Property and casualty insurers saw slower growth in underwriting gains and paid less of that growth out in claims in the first quarter, suggesting the industry may be softening after a profitable four-year run.
According to a quarterly analysis by TheStreet.com Ratings, the industry reported a 2.7% increase in underwriting gains in the first quarter to $8.9 billion, from $8.7 billion in the first quarter of 2006. This year-over-year growth has slowed dramatically from double-digit growth in the previous five years.
The industry also reported a loss ratio -- the percentage of each premium dollar received that is paid out in claims and claims-related expenses -- of 64.7%, the lowest in more than 14 years. Its combined loss ratio -- claims plus claims-related expenses as a percentage of each premium -- came in at 91.1%.
With the property and casualty insurance market softening across all lines of business, it will be a challenge for insurers to sustain such attractive results in an increasingly competitive market. Insurers are forced to lower prices while taking on more risk, benefiting consumers through more stable -- or lower -- premium rates and better, easier-to-obtain coverage.
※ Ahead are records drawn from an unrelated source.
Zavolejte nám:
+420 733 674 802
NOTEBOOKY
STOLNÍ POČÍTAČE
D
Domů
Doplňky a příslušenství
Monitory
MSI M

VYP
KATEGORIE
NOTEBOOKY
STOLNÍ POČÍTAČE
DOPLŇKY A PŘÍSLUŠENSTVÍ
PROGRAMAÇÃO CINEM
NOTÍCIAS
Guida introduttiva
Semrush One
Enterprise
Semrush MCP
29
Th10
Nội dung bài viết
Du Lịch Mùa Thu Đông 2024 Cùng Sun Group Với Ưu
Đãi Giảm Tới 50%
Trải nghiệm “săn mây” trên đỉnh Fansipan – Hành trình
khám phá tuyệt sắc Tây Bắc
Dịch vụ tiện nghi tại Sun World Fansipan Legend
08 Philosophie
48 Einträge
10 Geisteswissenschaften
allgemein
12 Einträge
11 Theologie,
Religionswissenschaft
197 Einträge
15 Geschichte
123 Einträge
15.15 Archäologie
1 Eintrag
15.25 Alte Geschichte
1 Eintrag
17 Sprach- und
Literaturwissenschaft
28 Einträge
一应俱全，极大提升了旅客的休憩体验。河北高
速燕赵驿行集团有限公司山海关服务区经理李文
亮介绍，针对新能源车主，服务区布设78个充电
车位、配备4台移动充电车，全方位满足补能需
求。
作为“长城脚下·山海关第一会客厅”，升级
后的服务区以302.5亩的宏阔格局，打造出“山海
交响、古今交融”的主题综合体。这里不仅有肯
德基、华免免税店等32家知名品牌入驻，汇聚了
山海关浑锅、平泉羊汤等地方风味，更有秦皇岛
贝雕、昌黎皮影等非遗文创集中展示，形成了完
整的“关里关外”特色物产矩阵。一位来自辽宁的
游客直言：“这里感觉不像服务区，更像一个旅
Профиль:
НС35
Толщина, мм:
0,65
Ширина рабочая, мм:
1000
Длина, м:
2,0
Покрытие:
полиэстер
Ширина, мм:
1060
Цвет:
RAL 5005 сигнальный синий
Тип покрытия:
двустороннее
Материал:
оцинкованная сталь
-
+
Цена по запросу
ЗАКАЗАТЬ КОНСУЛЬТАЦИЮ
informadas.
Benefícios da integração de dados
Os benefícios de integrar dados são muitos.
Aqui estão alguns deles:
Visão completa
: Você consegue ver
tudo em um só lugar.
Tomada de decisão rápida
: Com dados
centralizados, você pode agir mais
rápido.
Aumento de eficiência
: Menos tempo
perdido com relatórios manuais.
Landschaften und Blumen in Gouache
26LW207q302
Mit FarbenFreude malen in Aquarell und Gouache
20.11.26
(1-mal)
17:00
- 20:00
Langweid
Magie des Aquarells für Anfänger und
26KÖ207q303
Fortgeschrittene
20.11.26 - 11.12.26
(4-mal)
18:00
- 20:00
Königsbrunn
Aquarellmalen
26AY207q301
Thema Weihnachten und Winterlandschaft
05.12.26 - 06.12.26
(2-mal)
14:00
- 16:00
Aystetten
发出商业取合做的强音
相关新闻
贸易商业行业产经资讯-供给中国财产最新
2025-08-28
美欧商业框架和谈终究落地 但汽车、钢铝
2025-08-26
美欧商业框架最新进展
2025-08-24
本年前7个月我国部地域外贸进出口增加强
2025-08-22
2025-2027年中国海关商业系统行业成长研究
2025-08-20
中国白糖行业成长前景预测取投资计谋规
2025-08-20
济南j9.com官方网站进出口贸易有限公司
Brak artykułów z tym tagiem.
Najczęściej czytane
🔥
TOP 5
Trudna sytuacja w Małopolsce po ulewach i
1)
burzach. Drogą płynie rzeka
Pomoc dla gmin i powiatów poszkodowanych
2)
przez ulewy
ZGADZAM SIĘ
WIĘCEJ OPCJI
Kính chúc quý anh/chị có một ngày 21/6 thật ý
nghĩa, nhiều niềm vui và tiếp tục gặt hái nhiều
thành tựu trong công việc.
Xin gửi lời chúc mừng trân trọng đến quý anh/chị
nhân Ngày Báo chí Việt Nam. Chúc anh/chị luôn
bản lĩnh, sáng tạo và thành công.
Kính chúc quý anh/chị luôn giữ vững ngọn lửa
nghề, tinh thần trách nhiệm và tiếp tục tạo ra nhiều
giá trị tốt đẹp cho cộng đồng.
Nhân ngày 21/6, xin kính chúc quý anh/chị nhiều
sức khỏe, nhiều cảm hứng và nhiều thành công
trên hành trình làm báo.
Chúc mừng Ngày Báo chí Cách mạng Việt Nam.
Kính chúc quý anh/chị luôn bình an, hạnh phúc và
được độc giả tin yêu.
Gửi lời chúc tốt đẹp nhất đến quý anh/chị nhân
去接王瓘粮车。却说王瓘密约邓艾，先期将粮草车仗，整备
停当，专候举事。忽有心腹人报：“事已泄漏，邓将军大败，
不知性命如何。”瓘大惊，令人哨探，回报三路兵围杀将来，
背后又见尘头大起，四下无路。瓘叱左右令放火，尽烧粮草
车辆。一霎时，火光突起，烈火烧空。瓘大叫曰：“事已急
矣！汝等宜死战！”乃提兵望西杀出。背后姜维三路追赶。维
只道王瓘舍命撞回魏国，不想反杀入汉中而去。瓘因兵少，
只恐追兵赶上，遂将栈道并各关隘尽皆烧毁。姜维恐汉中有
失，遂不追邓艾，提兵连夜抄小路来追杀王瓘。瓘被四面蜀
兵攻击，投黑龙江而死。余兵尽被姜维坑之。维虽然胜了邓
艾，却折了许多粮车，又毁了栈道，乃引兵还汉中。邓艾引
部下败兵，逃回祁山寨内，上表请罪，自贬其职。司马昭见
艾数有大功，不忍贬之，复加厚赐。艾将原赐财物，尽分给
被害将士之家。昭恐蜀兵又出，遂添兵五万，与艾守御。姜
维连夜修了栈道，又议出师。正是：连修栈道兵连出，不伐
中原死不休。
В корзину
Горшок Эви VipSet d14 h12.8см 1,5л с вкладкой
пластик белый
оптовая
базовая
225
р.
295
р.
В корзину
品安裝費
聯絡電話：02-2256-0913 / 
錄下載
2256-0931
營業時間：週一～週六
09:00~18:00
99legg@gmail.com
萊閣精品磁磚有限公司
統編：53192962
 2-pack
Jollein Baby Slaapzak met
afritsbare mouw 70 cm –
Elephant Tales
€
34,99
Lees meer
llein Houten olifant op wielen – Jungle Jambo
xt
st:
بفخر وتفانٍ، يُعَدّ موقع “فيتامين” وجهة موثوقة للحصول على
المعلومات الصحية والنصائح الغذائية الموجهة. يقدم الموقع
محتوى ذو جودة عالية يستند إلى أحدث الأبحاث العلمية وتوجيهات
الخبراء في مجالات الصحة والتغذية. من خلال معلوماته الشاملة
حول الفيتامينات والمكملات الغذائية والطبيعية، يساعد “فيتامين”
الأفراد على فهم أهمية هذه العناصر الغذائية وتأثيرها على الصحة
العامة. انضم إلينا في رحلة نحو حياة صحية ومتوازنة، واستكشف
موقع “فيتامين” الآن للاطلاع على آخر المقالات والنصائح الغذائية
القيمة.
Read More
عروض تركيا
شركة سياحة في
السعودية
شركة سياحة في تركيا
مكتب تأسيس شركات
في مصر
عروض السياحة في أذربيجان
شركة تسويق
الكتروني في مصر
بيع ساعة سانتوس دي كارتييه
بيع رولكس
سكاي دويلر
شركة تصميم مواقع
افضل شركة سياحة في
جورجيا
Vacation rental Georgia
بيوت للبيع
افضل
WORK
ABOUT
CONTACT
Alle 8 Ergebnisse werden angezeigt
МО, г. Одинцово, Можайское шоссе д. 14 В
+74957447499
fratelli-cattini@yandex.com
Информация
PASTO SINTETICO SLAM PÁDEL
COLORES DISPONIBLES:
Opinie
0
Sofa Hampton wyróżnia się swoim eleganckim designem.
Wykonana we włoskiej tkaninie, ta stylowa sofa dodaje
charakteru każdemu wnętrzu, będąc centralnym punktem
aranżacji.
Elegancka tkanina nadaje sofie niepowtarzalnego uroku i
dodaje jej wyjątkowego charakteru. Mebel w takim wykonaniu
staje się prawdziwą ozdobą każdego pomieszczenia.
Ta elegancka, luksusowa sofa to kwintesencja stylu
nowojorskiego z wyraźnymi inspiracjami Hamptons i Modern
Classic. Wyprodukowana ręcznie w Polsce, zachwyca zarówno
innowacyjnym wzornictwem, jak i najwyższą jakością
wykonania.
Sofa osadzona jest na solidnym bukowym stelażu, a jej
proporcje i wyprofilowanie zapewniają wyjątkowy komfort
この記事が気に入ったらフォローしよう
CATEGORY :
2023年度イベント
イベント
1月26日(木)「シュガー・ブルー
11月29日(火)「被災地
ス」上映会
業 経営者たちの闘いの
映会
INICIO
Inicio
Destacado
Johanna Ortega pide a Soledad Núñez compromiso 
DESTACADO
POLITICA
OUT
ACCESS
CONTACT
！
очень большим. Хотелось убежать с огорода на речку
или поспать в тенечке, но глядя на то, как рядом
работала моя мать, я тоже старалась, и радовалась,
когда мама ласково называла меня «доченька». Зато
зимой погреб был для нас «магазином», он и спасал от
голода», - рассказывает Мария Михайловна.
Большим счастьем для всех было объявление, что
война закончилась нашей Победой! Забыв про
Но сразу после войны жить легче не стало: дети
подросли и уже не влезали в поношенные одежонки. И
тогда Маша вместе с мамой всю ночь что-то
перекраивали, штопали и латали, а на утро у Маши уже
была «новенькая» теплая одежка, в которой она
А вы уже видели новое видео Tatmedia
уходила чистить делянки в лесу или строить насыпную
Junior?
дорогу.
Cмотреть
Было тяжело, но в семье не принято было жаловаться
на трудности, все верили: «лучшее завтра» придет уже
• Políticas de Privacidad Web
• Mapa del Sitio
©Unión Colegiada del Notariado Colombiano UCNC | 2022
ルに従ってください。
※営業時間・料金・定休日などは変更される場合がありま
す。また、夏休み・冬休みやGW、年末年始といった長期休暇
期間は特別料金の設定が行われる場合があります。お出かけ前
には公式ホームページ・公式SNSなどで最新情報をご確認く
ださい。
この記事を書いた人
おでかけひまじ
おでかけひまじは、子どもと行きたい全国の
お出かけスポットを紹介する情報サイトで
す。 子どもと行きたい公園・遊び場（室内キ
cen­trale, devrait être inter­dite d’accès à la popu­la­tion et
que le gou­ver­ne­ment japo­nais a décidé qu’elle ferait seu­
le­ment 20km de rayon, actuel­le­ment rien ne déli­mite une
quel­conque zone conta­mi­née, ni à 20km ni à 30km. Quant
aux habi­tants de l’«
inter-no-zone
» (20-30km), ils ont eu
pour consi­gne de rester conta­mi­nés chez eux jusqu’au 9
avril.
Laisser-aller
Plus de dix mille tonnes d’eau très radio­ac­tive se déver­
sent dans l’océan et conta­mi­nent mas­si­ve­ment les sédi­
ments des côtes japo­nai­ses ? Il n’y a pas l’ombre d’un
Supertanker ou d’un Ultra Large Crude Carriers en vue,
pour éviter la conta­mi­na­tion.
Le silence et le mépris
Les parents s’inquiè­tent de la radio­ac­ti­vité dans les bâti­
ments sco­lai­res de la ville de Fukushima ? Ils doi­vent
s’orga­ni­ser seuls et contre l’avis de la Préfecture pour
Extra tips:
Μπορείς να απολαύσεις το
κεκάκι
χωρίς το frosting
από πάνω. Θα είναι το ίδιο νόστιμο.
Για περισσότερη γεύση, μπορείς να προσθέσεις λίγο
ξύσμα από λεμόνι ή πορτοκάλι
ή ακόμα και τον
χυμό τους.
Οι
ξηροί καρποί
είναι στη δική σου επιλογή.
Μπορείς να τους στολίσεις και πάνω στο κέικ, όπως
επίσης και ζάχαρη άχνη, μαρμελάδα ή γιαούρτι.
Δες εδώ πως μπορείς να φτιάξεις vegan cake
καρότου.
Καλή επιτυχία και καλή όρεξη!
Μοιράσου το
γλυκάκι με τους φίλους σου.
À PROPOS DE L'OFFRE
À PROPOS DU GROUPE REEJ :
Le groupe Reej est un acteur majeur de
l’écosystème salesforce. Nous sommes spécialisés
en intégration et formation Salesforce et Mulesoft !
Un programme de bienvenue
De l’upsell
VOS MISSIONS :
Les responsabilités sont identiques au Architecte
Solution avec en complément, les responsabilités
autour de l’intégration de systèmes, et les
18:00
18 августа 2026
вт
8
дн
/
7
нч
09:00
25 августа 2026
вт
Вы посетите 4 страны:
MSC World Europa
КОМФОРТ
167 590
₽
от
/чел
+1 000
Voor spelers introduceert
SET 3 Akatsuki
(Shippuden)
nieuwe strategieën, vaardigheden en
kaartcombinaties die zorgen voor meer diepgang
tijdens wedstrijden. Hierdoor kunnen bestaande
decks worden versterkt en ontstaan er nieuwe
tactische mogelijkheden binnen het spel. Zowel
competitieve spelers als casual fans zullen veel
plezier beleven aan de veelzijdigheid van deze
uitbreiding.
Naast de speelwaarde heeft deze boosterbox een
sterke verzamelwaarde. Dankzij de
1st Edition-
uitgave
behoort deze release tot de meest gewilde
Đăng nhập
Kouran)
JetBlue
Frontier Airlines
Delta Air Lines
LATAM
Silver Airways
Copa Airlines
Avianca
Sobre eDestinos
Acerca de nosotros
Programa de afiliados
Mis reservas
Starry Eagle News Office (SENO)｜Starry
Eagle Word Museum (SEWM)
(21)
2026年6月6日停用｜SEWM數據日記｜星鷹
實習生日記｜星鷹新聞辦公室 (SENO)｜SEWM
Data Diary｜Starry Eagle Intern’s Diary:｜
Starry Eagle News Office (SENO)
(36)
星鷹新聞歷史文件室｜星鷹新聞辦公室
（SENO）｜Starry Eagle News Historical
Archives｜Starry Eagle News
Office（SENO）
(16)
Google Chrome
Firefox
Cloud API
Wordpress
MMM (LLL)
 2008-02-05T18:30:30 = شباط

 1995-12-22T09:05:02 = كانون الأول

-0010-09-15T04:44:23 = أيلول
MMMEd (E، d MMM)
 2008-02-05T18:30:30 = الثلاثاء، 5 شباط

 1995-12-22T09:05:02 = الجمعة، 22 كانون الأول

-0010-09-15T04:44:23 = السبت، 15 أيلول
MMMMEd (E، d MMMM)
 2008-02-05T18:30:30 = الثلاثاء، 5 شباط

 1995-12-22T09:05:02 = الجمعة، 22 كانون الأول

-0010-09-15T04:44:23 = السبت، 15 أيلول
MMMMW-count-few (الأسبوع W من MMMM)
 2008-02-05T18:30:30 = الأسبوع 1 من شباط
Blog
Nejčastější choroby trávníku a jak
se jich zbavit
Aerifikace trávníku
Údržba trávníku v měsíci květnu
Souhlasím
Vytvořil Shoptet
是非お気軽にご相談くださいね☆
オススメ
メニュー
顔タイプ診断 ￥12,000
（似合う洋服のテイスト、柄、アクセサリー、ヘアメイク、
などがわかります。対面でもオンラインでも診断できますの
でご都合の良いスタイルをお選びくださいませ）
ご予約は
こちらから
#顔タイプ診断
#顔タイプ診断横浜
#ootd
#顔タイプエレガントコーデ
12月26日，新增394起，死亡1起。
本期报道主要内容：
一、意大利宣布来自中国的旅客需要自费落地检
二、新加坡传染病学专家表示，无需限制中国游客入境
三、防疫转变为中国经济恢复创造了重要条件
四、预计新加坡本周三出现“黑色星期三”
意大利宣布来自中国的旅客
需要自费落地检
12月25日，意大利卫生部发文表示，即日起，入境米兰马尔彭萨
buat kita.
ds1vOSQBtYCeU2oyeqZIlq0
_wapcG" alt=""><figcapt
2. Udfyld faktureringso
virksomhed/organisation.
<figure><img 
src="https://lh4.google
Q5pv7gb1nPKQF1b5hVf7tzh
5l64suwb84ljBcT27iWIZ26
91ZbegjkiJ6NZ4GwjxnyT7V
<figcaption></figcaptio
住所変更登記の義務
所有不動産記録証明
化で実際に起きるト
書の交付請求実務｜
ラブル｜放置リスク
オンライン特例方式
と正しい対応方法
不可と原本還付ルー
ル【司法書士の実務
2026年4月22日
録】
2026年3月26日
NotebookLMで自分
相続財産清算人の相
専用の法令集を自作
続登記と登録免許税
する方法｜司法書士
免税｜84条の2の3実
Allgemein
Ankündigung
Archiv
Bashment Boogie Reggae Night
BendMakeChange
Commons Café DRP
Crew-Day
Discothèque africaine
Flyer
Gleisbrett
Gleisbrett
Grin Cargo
Insurers, conversely, will likely have to take on more risk by providing insurance they may have otherwise rejected or charged a higher premium. The insurers are apt to take on that risk in order to gain the premium and invest it for potential investment gains.
How It Works
Everything from dog-bite liability to medical malpractice to business interruption to homeowners coverage is included in the broad sector of property and casualty insurance. The common denominator in these and the more than 30 other lines of property and casualty business is the need to mitigate risk. Anyone from the individual homeowner to the multinational corporation who is at risk for loss turns to a property and casualty insurer to transfer that risk.
Historically, property and casualty companies run their core business -- underwriting -- at a loss. In other words, the amount they pay out in claims is higher than the premiums they bring in. Underwriting losses have typically been the name of the game for the industry for decades.